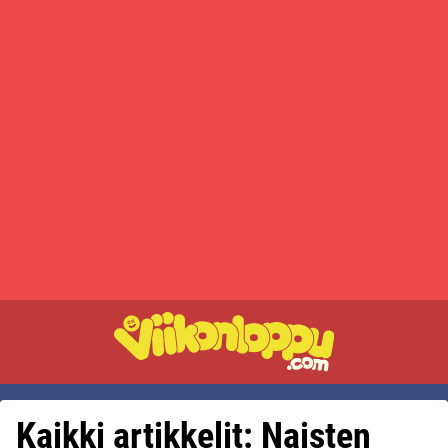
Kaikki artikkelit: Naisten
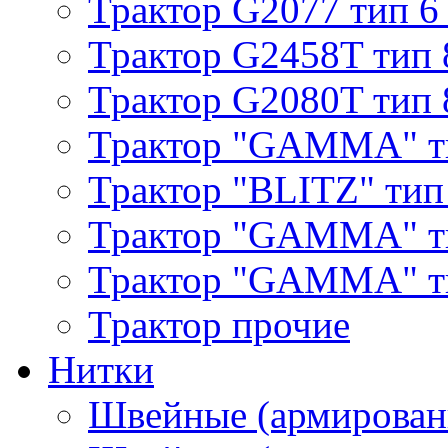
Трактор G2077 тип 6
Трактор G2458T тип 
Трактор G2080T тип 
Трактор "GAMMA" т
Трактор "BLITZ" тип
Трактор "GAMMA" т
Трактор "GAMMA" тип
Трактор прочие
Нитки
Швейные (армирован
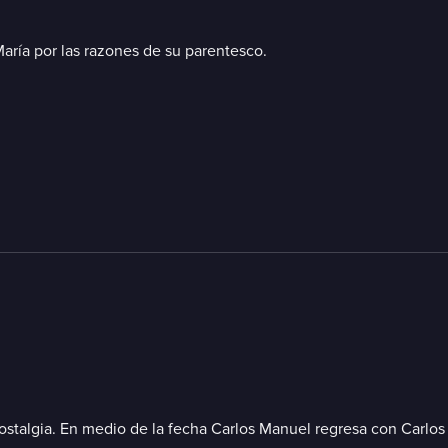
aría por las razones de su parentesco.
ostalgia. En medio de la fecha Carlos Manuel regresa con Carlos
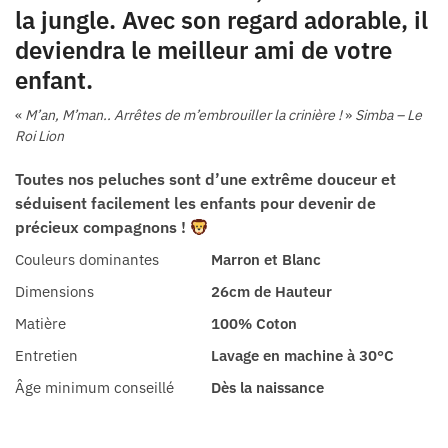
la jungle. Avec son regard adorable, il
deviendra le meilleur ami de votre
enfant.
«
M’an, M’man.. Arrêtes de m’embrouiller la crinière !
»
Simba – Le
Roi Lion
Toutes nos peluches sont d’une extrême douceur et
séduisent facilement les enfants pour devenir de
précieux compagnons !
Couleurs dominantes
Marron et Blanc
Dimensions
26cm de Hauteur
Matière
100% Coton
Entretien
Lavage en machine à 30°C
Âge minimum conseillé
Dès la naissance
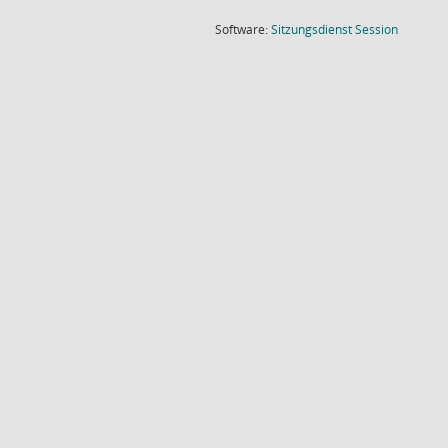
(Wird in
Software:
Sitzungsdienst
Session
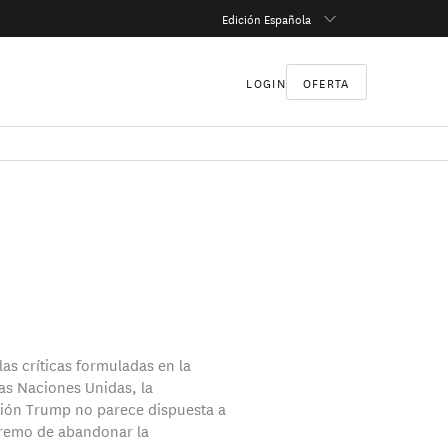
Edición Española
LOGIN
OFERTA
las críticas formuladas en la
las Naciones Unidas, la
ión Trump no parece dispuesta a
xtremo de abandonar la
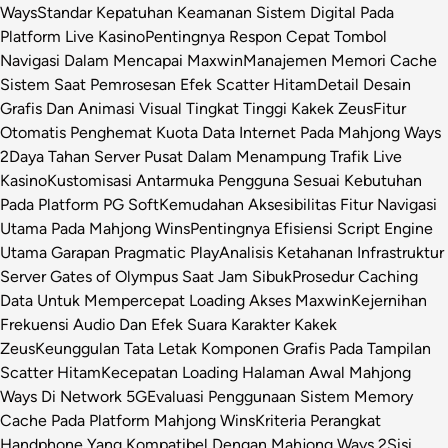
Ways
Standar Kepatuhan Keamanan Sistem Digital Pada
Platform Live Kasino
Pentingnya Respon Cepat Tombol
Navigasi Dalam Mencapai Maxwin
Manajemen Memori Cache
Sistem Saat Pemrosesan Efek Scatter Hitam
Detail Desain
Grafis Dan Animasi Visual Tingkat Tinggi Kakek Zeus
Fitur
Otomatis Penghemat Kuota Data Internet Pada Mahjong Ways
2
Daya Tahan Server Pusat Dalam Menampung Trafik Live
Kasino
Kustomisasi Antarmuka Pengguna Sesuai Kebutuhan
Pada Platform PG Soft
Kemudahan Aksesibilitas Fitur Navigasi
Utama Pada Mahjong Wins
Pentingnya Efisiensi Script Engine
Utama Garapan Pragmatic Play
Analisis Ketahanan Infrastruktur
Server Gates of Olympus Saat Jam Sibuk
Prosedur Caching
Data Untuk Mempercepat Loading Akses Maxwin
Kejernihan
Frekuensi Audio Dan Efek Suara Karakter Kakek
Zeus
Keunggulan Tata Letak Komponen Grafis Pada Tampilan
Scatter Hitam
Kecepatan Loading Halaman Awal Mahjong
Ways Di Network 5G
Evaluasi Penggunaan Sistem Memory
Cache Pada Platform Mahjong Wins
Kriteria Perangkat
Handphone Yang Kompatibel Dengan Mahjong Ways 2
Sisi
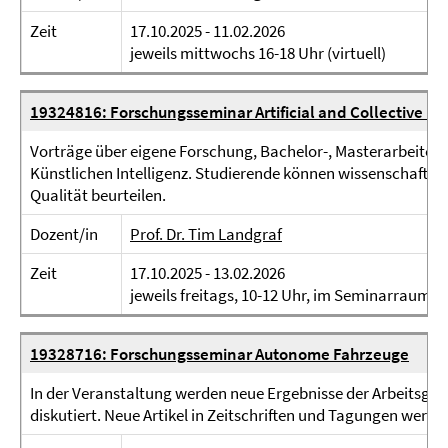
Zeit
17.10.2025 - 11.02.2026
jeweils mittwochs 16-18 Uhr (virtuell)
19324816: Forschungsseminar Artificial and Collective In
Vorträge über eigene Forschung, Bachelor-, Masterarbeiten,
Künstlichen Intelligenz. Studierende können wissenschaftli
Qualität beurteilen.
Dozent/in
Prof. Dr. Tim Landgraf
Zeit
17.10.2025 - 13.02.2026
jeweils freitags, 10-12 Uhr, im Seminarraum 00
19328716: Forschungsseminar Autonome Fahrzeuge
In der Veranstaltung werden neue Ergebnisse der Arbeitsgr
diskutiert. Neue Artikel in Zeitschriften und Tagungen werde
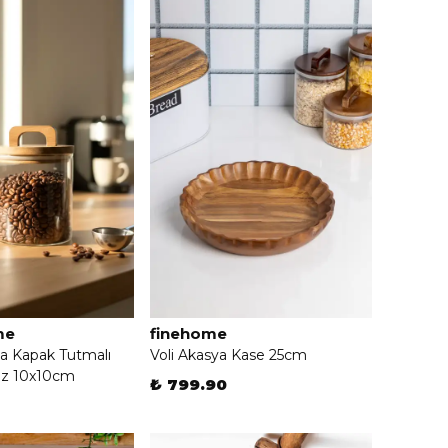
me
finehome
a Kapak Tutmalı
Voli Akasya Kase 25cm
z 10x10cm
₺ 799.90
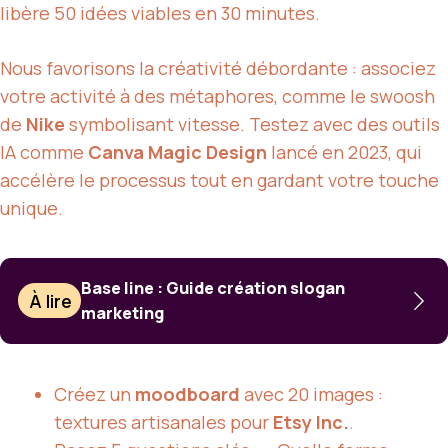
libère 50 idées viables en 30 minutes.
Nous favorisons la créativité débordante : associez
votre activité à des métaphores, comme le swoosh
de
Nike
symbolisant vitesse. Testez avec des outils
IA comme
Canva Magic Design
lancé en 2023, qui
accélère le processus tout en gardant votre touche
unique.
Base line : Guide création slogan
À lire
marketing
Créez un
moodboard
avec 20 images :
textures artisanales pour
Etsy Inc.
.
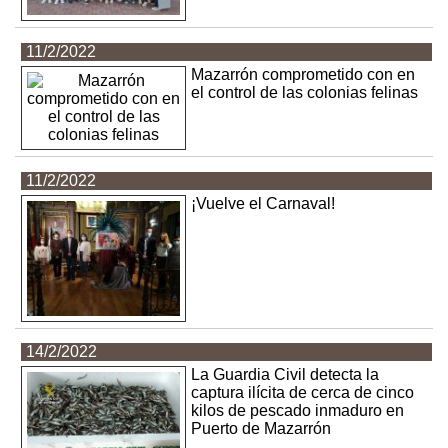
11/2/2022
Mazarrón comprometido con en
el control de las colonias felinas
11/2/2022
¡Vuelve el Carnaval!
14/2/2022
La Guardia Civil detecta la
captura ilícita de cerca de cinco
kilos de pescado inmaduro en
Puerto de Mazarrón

★ ★ ★ ★ ★ ★ ★

Would you write out every record word for word, leaving no picture in?

Kaikki artikkelit: Naisten
Трактор G2077 тип 6
Трактор G2458T тип 
Трактор G2080T тип 
Трактор "GAMMA" т
Трактор "BLITZ" тип
Трактор "GAMMA" т
Трактор "GAMMA" тип
Трактор прочие
Нитки
Швейные (армирован
aría por las razones de su parentesco.
ostalgia. En medio de la fecha Carlos Manuel regresa con Carlos
la jungle. Avec son regard adorable, il
deviendra le meilleur ami de votre
enfant.
«
M’an, M’man.. Arrêtes de m’embrouiller la crinière !
»
Simba – Le
Roi Lion
Toutes nos peluches sont d’une extrême douceur et
séduisent facilement les enfants pour devenir de
précieux compagnons !
Couleurs dominantes
Marron et Blanc
Dimensions
26cm de Hauteur
Matière
100% Coton
Entretien
Lavage en machine à 30°C
Âge minimum conseillé
Dès la naissance
(Wird in
Software:
Sitzungsdienst
Session
Edición Española
LOGIN
OFERTA
las críticas formuladas en la
las Naciones Unidas, la
ión Trump no parece dispuesta a
xtremo de abandonar la
Ways
Standar Kepatuhan Keamanan Sistem Digital Pada
Platform Live Kasino
Pentingnya Respon Cepat Tombol
Navigasi Dalam Mencapai Maxwin
Manajemen Memori Cache
Sistem Saat Pemrosesan Efek Scatter Hitam
Detail Desain
Grafis Dan Animasi Visual Tingkat Tinggi Kakek Zeus
Fitur
Otomatis Penghemat Kuota Data Internet Pada Mahjong Ways
2
Daya Tahan Server Pusat Dalam Menampung Trafik Live
Kasino
Kustomisasi Antarmuka Pengguna Sesuai Kebutuhan
Pada Platform PG Soft
Kemudahan Aksesibilitas Fitur Navigasi
Utama Pada Mahjong Wins
Pentingnya Efisiensi Script Engine
Utama Garapan Pragmatic Play
Analisis Ketahanan Infrastruktur
Server Gates of Olympus Saat Jam Sibuk
Prosedur Caching
Data Untuk Mempercepat Loading Akses Maxwin
Kejernihan
Frekuensi Audio Dan Efek Suara Karakter Kakek
Zeus
Keunggulan Tata Letak Komponen Grafis Pada Tampilan
Scatter Hitam
Kecepatan Loading Halaman Awal Mahjong
Ways Di Network 5G
Evaluasi Penggunaan Sistem Memory
Cache Pada Platform Mahjong Wins
Kriteria Perangkat
Handphone Yang Kompatibel Dengan Mahjong Ways 2
Sisi
Zeit
17.10.2025 - 11.02.2026
jeweils mittwochs 16-18 Uhr (virtuell)
19324816: Forschungsseminar Artificial and Collective In
Vorträge über eigene Forschung, Bachelor-, Masterarbeiten,
Künstlichen Intelligenz. Studierende können wissenschaftli
Qualität beurteilen.
Dozent/in
Prof. Dr. Tim Landgraf
Zeit
17.10.2025 - 13.02.2026
jeweils freitags, 10-12 Uhr, im Seminarraum 00
19328716: Forschungsseminar Autonome Fahrzeuge
In der Veranstaltung werden neue Ergebnisse der Arbeitsgr
diskutiert. Neue Artikel in Zeitschriften und Tagungen werde
me
finehome
a Kapak Tutmalı
Voli Akasya Kase 25cm
z 10x10cm
₺ 799.90
libère 50 idées viables en 30 minutes.
Nous favorisons la créativité débordante : associez
votre activité à des métaphores, comme le swoosh
de
Nike
symbolisant vitesse. Testez avec des outils
IA comme
Canva Magic Design
lancé en 2023, qui
accélère le processus tout en gardant votre touche
unique.
Base line : Guide création slogan
À lire
marketing
Créez un
moodboard
avec 20 images :
textures artisanales pour
Etsy Inc.
.
11/2/2022
Mazarrón comprometido con en
el control de las colonias felinas
11/2/2022
¡Vuelve el Carnaval!
14/2/2022
La Guardia Civil detecta la
captura ilícita de cerca de cinco
kilos de pescado inmaduro en
Puerto de Mazarrón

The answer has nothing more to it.